Five genes (APC, KRAS, TP53, PIK3CA, FBXW7) were recurrently mutated in the majority of samples, whereas the other 15 genes were more rarely mutated, consistent with the published data.22 ,24 The identified mutations in the APC, KRAS, TP53, PIK3CA FBXW7, SMAD4 genes were already described in the catalogue of somatic mutations in cancer (COSMIC) ( database of cancer gene mutations, with the exceptions of the: 1. frameshifts APCS139fs*2, V915fs*2, E1317fs*3 mutations in CRCs 1039, 1076 and 1869, respectively; 2. missense PIK3CAR770Q and SMAD4V370A mutations in CRC 1247. All the additional somatic mutations in the 15 more rarely mutated genes were apparently newly identified and unique to the expressing CRC samples.
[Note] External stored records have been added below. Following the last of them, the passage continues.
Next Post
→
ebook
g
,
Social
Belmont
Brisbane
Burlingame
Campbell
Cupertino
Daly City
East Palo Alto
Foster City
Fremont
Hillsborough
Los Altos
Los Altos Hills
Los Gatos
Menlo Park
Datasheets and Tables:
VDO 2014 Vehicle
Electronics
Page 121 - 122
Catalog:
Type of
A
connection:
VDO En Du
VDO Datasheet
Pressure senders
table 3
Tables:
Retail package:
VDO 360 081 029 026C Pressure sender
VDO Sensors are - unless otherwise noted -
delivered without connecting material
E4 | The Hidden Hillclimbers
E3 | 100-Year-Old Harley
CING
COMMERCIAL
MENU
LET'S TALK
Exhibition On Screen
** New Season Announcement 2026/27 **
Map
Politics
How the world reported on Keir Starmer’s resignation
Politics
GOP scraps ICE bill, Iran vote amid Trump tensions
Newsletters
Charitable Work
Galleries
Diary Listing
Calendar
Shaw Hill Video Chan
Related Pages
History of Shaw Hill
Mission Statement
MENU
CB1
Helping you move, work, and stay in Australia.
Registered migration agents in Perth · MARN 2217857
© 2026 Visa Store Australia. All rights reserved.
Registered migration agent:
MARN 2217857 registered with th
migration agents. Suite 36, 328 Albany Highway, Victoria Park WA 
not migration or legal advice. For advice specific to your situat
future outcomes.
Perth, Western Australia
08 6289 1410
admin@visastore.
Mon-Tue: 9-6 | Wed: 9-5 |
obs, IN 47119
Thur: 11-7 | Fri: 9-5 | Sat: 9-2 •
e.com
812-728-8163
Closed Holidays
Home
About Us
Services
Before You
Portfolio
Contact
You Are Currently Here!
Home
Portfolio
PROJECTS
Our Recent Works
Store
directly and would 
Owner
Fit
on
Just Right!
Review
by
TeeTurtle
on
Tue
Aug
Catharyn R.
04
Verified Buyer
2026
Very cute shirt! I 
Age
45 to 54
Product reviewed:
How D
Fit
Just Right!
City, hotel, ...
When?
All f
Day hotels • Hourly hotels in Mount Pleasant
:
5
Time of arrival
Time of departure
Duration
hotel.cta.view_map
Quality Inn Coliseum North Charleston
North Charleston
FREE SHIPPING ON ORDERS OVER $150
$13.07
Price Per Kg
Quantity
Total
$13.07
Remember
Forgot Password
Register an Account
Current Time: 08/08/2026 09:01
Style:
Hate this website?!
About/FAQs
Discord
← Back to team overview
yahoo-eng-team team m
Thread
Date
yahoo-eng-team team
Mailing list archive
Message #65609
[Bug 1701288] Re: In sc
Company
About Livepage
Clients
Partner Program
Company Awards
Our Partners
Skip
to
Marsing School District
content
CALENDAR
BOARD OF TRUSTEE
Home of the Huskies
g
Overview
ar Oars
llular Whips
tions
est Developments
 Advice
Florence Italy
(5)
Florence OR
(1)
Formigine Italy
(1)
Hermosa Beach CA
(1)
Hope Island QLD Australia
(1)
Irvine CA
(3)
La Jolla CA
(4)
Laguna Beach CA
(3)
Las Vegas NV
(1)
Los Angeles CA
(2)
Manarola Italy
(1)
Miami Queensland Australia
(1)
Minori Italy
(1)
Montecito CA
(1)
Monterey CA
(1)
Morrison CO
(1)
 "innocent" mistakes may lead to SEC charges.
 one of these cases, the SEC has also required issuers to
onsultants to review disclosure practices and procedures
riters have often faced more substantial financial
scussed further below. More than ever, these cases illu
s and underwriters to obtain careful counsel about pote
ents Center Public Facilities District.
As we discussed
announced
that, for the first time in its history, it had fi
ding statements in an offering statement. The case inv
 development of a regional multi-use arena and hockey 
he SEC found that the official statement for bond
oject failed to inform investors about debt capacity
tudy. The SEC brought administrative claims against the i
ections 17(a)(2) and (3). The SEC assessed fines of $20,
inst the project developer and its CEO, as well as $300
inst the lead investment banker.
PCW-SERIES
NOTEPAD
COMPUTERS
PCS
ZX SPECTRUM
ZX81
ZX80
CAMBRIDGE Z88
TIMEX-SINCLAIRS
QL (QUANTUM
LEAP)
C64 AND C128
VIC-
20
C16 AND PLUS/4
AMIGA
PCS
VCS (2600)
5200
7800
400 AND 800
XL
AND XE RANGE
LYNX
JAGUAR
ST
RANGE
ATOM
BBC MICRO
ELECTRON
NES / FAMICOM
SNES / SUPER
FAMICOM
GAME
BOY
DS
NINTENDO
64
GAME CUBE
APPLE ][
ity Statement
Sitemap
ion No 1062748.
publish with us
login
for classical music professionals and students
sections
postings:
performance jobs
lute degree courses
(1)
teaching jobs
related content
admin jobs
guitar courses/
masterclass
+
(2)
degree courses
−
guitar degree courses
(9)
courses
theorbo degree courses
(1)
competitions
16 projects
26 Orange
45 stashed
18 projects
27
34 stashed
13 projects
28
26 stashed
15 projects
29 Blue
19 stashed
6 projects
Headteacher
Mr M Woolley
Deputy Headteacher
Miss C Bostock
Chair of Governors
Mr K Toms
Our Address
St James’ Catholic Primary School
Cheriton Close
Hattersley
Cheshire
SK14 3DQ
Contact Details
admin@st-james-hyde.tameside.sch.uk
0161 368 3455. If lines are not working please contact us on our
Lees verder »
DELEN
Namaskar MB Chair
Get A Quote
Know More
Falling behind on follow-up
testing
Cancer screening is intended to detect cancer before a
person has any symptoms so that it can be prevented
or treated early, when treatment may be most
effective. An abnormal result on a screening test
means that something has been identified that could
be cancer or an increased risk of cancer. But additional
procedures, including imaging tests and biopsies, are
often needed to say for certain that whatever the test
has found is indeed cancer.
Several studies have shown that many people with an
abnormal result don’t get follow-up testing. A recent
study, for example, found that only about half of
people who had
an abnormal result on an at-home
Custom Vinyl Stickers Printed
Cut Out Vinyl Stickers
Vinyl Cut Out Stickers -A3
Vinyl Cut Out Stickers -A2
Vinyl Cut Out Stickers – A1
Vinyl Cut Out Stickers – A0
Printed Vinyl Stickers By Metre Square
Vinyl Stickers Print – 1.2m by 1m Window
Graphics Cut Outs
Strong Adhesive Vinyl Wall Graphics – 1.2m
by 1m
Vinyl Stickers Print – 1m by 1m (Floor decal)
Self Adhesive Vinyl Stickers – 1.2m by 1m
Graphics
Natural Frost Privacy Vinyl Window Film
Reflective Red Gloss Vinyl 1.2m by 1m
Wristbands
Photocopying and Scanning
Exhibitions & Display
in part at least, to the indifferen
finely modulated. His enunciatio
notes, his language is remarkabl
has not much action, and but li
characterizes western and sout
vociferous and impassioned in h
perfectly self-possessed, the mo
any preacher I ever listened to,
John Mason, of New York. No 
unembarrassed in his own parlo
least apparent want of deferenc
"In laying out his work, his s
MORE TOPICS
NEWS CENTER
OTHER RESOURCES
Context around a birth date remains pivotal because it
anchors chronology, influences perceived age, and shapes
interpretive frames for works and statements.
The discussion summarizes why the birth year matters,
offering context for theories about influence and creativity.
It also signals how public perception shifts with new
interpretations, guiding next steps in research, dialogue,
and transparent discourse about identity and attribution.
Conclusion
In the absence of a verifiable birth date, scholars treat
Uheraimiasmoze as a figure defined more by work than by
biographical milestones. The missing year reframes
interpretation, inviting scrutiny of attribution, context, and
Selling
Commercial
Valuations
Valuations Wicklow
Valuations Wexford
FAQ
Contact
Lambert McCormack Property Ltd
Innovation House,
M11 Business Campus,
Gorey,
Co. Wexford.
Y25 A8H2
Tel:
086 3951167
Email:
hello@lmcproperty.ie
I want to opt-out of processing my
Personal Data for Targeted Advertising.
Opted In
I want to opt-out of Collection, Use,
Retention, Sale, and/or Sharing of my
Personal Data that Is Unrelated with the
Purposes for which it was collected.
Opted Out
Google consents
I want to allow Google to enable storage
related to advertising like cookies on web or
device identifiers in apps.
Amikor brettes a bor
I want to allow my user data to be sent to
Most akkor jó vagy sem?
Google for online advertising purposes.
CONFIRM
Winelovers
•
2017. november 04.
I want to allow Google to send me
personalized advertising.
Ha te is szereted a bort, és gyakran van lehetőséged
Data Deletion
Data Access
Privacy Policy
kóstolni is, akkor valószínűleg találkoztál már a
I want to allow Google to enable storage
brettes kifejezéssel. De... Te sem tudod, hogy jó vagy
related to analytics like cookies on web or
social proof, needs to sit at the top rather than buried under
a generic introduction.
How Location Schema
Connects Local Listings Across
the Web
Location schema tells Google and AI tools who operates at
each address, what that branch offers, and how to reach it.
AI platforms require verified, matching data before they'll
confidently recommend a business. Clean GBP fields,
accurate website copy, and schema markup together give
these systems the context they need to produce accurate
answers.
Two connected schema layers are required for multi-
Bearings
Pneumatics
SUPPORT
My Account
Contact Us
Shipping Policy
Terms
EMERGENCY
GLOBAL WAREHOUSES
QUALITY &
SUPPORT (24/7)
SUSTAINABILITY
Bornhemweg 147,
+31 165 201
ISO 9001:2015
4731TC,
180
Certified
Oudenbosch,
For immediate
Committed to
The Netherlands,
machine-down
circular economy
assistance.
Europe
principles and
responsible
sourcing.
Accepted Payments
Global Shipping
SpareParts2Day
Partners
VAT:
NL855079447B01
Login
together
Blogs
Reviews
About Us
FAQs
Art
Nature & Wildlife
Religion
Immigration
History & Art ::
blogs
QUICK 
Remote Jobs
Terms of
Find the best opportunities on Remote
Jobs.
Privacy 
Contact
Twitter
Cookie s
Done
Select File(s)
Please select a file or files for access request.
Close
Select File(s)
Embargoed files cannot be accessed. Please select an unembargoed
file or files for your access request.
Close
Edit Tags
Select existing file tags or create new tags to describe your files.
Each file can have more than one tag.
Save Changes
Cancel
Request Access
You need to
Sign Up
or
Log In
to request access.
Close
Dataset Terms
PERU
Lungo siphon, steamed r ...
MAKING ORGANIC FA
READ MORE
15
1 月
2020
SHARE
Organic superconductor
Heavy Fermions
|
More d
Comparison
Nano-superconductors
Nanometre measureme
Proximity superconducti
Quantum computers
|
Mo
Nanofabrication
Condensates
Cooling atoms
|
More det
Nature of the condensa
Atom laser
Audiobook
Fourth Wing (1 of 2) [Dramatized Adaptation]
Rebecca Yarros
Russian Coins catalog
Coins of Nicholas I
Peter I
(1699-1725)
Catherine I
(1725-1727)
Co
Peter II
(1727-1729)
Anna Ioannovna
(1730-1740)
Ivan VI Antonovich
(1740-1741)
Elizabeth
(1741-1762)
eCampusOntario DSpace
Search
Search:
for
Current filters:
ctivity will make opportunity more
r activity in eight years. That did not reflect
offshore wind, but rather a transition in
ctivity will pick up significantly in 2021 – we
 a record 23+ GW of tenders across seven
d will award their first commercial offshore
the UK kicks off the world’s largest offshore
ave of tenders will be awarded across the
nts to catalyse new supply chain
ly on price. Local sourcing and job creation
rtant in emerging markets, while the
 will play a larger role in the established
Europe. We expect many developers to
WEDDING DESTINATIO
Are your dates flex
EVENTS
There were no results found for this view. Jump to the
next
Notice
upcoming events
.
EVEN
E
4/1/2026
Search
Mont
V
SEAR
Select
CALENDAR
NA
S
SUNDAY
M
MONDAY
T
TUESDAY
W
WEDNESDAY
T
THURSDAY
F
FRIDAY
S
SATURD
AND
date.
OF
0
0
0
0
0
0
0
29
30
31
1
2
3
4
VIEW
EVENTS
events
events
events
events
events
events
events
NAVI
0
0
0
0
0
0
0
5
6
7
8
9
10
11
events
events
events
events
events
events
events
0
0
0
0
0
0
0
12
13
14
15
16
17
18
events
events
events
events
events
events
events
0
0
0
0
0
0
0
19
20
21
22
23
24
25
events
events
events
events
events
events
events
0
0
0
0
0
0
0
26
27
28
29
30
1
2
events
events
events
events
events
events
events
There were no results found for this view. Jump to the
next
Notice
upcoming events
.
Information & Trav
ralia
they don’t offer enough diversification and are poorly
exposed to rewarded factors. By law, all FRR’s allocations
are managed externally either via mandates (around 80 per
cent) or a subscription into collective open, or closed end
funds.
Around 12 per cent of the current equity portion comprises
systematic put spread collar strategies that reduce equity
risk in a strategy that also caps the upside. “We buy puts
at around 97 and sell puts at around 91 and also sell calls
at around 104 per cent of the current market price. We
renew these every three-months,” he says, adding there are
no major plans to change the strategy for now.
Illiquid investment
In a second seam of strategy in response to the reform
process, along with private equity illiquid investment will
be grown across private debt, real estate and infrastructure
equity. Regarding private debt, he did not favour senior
The great majority (30/38, 79%) of somatic mutations found in the CRC samples produced modified amino acid sequences of the encoded proteins, as a result of missense mutations generating a new amino acid residue, or frameshift mutations introducing novel open reading frames at the C-terminal protein sequence. A few nonsense mutations introduced a stop codon in the APC (R1114*, R1450*, R2204*) gene, in one SMAD4 (E41*) allele of the 1247CRC/CSC samples, and in the APC (E893*) and SMAD2 (G457*) genes of the 21 052 CRC. Finally, each pair of differentiated and CSC cultures from either 1076 or 1247 CRCs harboured the same mutations.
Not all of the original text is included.